Scanning the headlines this week in the wine press you might think so!
Decanter reports that Chinese entrepreneur Jin Shan Zhang has purchased a Chateau in Entre-deux-Mers, Central Bordeaux, where he intends to open an upscale Chinese restaurant, and a hotel and golf course. He describes the project as a ‘Chinese-French cultural exchange’.
Only last month we learned that China had overtaken the UK to become the fifth largest wine consuming nation. And The Drinks Business tells us that giants Moet Hennessy have purchased a vineyard in China, where they intend to make a still red wine for the domestic market. While this is not the first time they have dabbled in the Chinese market, it clearly shows that they believe there is a great business opportunity. And it is not just red wine that the Chinese are consuming. Although red wine is dominant, white wine consumption rose 19% with rapid growth predicted.

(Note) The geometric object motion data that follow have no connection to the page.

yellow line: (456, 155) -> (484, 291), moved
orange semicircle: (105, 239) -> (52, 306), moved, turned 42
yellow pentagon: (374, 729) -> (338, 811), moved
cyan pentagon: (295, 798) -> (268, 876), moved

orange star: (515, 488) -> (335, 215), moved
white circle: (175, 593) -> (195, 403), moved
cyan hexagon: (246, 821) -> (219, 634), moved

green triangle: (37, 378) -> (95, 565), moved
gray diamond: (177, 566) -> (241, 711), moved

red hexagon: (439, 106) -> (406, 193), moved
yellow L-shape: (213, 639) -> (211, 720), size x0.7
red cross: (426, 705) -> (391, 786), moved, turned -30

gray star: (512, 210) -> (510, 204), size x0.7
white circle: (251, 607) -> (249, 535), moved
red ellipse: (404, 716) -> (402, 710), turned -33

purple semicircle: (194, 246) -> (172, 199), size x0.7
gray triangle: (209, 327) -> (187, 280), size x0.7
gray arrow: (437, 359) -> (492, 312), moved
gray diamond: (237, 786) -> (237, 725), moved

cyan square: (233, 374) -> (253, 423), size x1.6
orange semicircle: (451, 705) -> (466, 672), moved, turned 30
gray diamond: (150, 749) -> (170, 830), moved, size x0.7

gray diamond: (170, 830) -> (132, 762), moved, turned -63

Those of you who read this blog regularly will know how important the Chinese market has become. Their desire for Bordeaux – drinking it, rather than stashing it away, has made wine the alternative investor’s choice. We also know that Chinese wines are sneaking onto supermarket shelves here in the UK; just a couple for now, but does this seem like a nation of people who do things by halves? We can expect a lot more, as China is now the world’s 7th largest producer of wine. A Chinese red wine recently won a Decanter award in the Bordeaux varietals category seeing off rivals from France in a blind tasting. And I would be the first to admit, I would never have thought that would be possible!

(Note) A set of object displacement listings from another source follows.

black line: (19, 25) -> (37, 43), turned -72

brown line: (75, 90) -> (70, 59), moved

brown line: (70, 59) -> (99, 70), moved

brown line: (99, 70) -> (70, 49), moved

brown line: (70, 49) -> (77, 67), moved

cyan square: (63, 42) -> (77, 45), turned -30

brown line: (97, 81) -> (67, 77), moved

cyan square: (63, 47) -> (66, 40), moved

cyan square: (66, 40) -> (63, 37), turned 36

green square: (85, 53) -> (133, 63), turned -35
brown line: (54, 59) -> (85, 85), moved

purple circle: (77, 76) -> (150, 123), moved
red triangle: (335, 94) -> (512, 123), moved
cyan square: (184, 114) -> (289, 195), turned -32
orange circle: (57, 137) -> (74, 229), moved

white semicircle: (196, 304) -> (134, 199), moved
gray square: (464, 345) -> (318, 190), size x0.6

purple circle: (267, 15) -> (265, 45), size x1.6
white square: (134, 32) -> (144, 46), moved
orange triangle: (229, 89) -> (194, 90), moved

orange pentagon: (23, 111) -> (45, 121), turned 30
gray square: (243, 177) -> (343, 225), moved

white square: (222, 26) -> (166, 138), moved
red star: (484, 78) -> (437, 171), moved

And there’s more. Chateau Latour-Laguens was the first Bordeaux estate to be purchased by the Chinese back in 2008, and there are at least five others now. This is a population that has found its place in the wine world. The Chinese want to absorb themselves utterly in their new passion, to the extent where they not only buy Chateaux from the Bordelaise but they are actually creating Chateaux of their own that in style resemble their Bordeaux counterparts. This is flattery in its most sincere form, surely?
So… with their cleverly replicated Chateaux and ever-improving wine, have we anything to fear from China’s ever increasing influence on the fine wine world? The answer is no. In truth, we can’t help but envy China for their new hedonism, for their absolute dedication to embracing their recently-discovered passion for fine wine, and for their commitment to making the industry that excluded them for so long their own. China doesn’t have the climate to make red wines that rival Bordeaux’s finest any more than we do in the UK, but they are still trying to do it, and the Decanter award puts them one step closer. Even though many producers would scoff at the award, there were over 500 entrants from Bordeaux in the category, making it no small achievement. The Chinese are not looking to take over the wine world, they just want a share of what they have been missing. And to have a crack at it themselves. And why not? So far, so good. The fine wine industry has a lot to thank China for, and it doesn’t look like their campaign will lose momentum any time soon.